9. Een uniek decreet in Brussels voor ‘aide aux victimes”
Het is de samenleving die de kosten dient te dragen, zo stellen de Brusselse hulpverleners. Door zijn lijden en de gevolgen van het misbruik een leven lang te dragen verdient het slachtoffer om kostenloos geholpen te worden, de hulp is niet gratis zo wordt naar de slachtoffers gesteld, maar de kosten worden gedragen door de Cocoff, het Brusselse gewest, en dit zolang de hulp gewenst en nodig is, dus niet beperkt in tijd. Dit is een groot verschil met de regeling vanuit de Vlaamse gemeenschap die de CAW-slachtofferhulp in tijd beperkt en bv in Brussel bv langs het Groot Eiland voor de Nederlandstaligen wordt aangeboden en enkel maar een eerstelijnshulp betreft. Ook de Franstalige gemeenschap/Frans Gewest geeft enkel eerstelijns en in tijd beperkte slachtofferhulp. In het Brusselse gewest wordt evenwel, los en apart van de Franse gemeenschap, met financiële hulp van het Brusselse gewest door 12 professionele krachten (6 Voltijdse equivalenten) hulp geboden aan alle betrokkenen in gerechtelijke procedure, slachtoffers inbegrepen, zolang zij dit nodig hebben. “Wij hebben dit zo kunnen onderhandelen met het Brusselse gewest omdat dit het best beantwoordt aan de behoefte van de slachtoffers en van al degenen die met het gerecht te maken hebben”. Het decreet dat hun werking regelt wordt in bijlage gevoegd.
De Brusselse hulpverlening is gericht op Franstaligen maar ook inwoners uit het arrondissement Brussel-Halle-Vilvoorde en in feite van gans België kunnen er beroep op doen.
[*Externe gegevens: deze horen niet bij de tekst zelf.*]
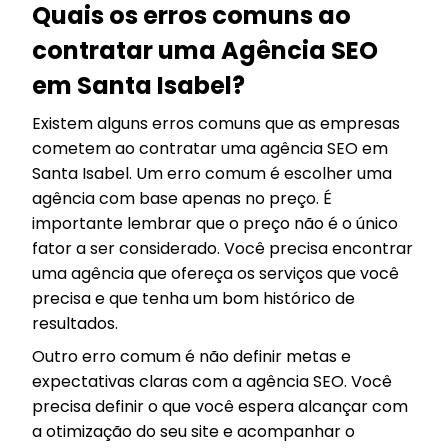
Quais os erros comuns ao
contratar uma Agência SEO
em Santa Isabel?
Existem alguns erros comuns que as empresas
cometem ao contratar uma agência SEO em
Santa Isabel. Um erro comum é escolher uma
agência com base apenas no preço. É
importante lembrar que o preço não é o único
fator a ser considerado. Você precisa encontrar
uma agência que ofereça os serviços que você
precisa e que tenha um bom histórico de
resultados.
Outro erro comum é não definir metas e
expectativas claras com a agência SEO. Você
precisa definir o que você espera alcançar com
a otimização do seu site e acompanhar o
Voor die laatste wordt dan wel gezocht, zo zij wensen, naar de meest geschikte hulp in de regio waar zij wonen.
10. Kerk en ‘Services laïques d’aide aux justiciables’: één strijd voor de slachtoffers?!
De kerk kan misschien beroep doen op de expertise en ervaring van bv Anne-Françoise Dahin van Fédération des services laïques d’aide aux victimes et justiciables” om, in navolging van de commissie Adriaenssens, een autonoom werkend centrum voor hulp aan slachtoffers van seksueel misbruik in de kerk op te zetten dat tegemoetkomt aan de vragen en verwachtingen van de slachtoffers zolang zij deze nodig hebben. Het zou een unieke samenwerking zijn die exemplarisch is voor de (beperkte) hulpverlening zoals nu opgezet in de Vlaamse gemeenschap en het Waalse gewest en het allicht ontbreken van een onafhankelijk centrum voor erkenning en heling waarnaar minstens de 475 en andere slachtoffers van seksueel misbruik in de kerk zich naar kunnen richten.